*EXERCISE GOAL*
Repeat the following entries exactly, excluding pictures.

** RECORDS FOR THE TASK follows **

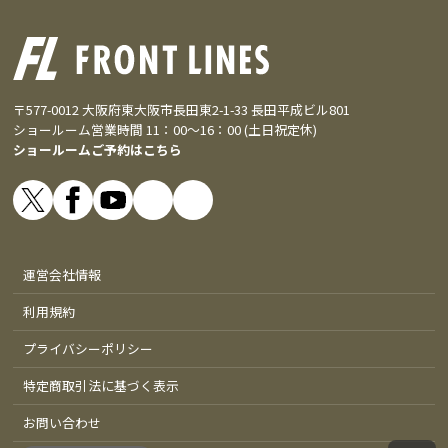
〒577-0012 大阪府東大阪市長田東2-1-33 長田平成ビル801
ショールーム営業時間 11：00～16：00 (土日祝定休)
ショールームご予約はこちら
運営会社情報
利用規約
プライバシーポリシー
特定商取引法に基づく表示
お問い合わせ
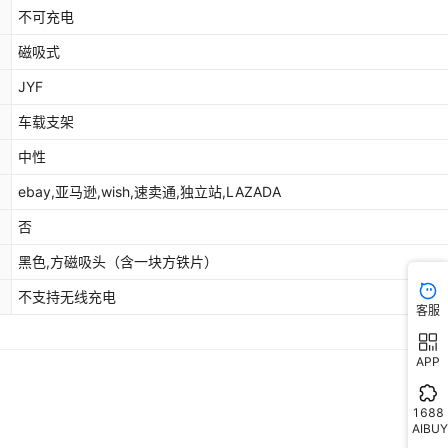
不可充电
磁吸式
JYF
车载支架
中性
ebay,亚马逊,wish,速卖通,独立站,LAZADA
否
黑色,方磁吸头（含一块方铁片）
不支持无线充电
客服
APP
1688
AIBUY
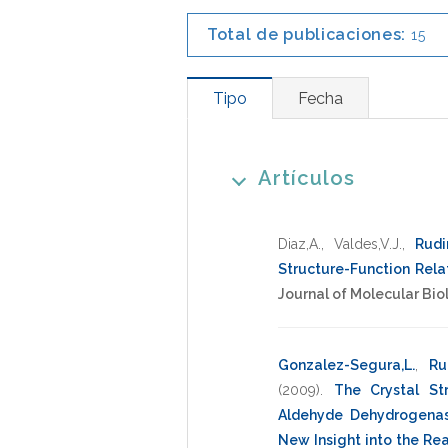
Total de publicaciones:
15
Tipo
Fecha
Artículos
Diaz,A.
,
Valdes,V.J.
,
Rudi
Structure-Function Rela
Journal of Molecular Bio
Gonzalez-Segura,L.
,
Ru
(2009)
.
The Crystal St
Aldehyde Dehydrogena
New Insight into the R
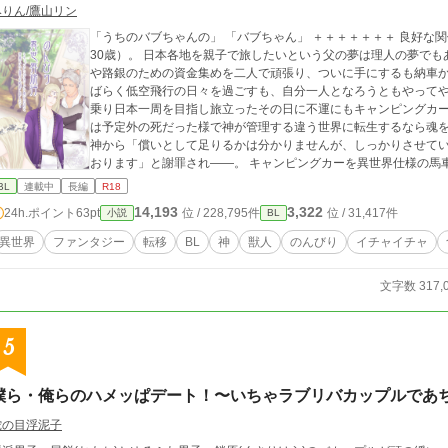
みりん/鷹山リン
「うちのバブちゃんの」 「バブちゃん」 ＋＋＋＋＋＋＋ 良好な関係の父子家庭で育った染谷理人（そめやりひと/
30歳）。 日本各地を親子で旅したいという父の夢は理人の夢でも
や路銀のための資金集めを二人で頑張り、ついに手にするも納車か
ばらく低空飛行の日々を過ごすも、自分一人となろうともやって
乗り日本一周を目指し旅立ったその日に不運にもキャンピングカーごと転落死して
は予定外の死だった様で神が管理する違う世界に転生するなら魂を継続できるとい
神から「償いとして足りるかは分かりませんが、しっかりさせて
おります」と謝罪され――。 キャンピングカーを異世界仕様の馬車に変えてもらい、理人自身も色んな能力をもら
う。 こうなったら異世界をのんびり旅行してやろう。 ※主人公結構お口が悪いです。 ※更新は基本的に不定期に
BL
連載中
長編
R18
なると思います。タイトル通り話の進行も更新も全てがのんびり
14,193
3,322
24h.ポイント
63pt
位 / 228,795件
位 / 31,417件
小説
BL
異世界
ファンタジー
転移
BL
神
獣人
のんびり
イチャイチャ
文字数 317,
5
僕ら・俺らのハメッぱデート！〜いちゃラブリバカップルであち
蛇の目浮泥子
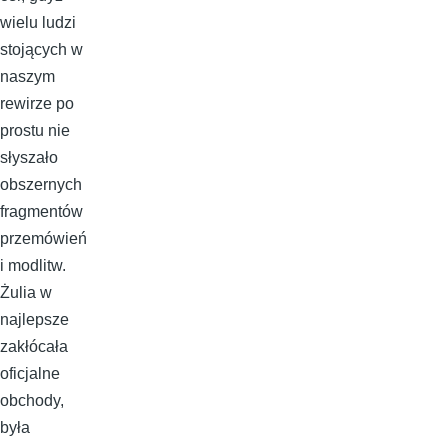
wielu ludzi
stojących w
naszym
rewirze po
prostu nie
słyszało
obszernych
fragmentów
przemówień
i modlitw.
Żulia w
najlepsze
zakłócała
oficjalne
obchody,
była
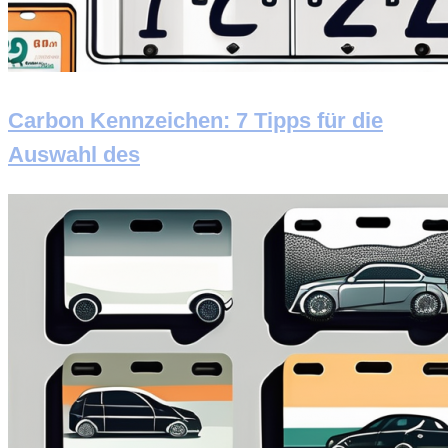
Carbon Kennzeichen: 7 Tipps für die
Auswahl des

** End of RECORDS FOR THE TASK **

*COMPLETED TASK*
〒577-0012 大阪府東大阪市長田東2-1-33 長田平成ビル801
ショールーム営業時間 11：00～16：00 (土日祝定休)
ショールームご予約はこちら
運営会社情報
利用規約
プライバシーポリシー
特定商取引法に基づく表示
お問い合わせ
不可充电
磁吸式
JYF
车载支架
中性
ebay,亚马逊,wish,速卖通,独立站,LAZADA
否
黑色,方磁吸头（含一块方铁片）
不支持无线充电
客服
APP
1688
AIBUY
Total de publicaciones:
15
Tipo
Fecha
Artículos
Diaz,A.
,
Valdes,V.J.
,
Rudi
Structure-Function Rela
Journal of Molecular Bio
Gonzalez-Segura,L.
,
Ru
(2009)
.
The Crystal St
Aldehyde Dehydrogena
New Insight into the R
みりん/鷹山リン
「うちのバブちゃんの」 「バブちゃん」 ＋＋＋＋＋＋＋ 良好な関係の父子家庭で育った染谷理人（そめやりひと/
30歳）。 日本各地を親子で旅したいという父の夢は理人の夢でも
や路銀のための資金集めを二人で頑張り、ついに手にするも納車か
ばらく低空飛行の日々を過ごすも、自分一人となろうともやって
乗り日本一周を目指し旅立ったその日に不運にもキャンピングカーごと転落死して
は予定外の死だった様で神が管理する違う世界に転生するなら魂を継続できるとい
神から「償いとして足りるかは分かりませんが、しっかりさせて
おります」と謝罪され――。 キャンピングカーを異世界仕様の馬車に変えてもらい、理人自身も色んな能力をもら
う。 こうなったら異世界をのんびり旅行してやろう。 ※主人公結構お口が悪いです。 ※更新は基本的に不定期に
BL
連載中
長編
R18
なると思います。タイトル通り話の進行も更新も全てがのんびり
14,193
3,322
24h.ポイント
63pt
位 / 228,795件
位 / 31,417件
小説
BL
異世界
ファンタジー
転移
BL
神
獣人
のんびり
イチャイチャ
文字数 317,
5
僕ら・俺らのハメッぱデート！〜いちゃラブリバカップルであち
蛇の目浮泥子
wielu ludzi
stojących w
naszym
rewirze po
prostu nie
słyszało
obszernych
fragmentów
przemówień
i modlitw.
Żulia w
najlepsze
zakłócała
oficjalne
obchody,
była
Carbon Kennzeichen: 7 Tipps für die
Auswahl des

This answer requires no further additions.